- _Given records_
════════════════════
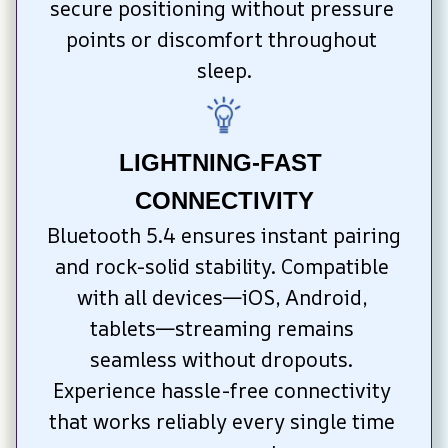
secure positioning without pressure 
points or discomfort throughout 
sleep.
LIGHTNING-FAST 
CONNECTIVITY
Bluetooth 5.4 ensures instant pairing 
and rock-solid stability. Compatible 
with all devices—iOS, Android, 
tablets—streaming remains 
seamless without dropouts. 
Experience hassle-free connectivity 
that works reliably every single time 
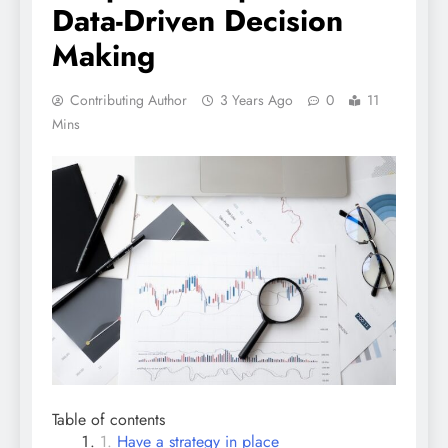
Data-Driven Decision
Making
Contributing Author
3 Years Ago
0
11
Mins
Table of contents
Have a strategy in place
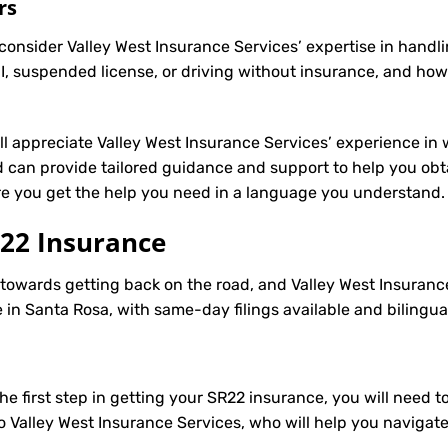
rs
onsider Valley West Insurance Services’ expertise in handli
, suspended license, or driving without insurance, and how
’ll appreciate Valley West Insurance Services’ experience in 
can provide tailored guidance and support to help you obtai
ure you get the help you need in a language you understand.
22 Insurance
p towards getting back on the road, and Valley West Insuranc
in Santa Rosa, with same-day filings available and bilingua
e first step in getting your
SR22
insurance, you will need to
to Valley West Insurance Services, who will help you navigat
════════════════════
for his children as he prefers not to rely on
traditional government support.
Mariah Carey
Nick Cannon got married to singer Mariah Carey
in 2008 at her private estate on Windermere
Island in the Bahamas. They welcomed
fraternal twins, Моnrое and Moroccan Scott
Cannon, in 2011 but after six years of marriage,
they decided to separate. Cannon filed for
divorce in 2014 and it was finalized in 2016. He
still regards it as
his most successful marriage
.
════════════════════
- _Work to complete_
Within the material above, the line with "can provide tailored" opens the range and the line with "to Valley West" closes it; reproduce that range word for word.

- _Your solution_
can provide tailored guidance and support to help you obtai
ure you get the help you need in a language you understand.
22 Insurance
p towards getting back on the road, and Valley West Insuranc
in Santa Rosa, with same-day filings available and bilingua
e first step in getting your
SR22
insurance, you will need to
to Valley West Insurance Services, who will help you navigat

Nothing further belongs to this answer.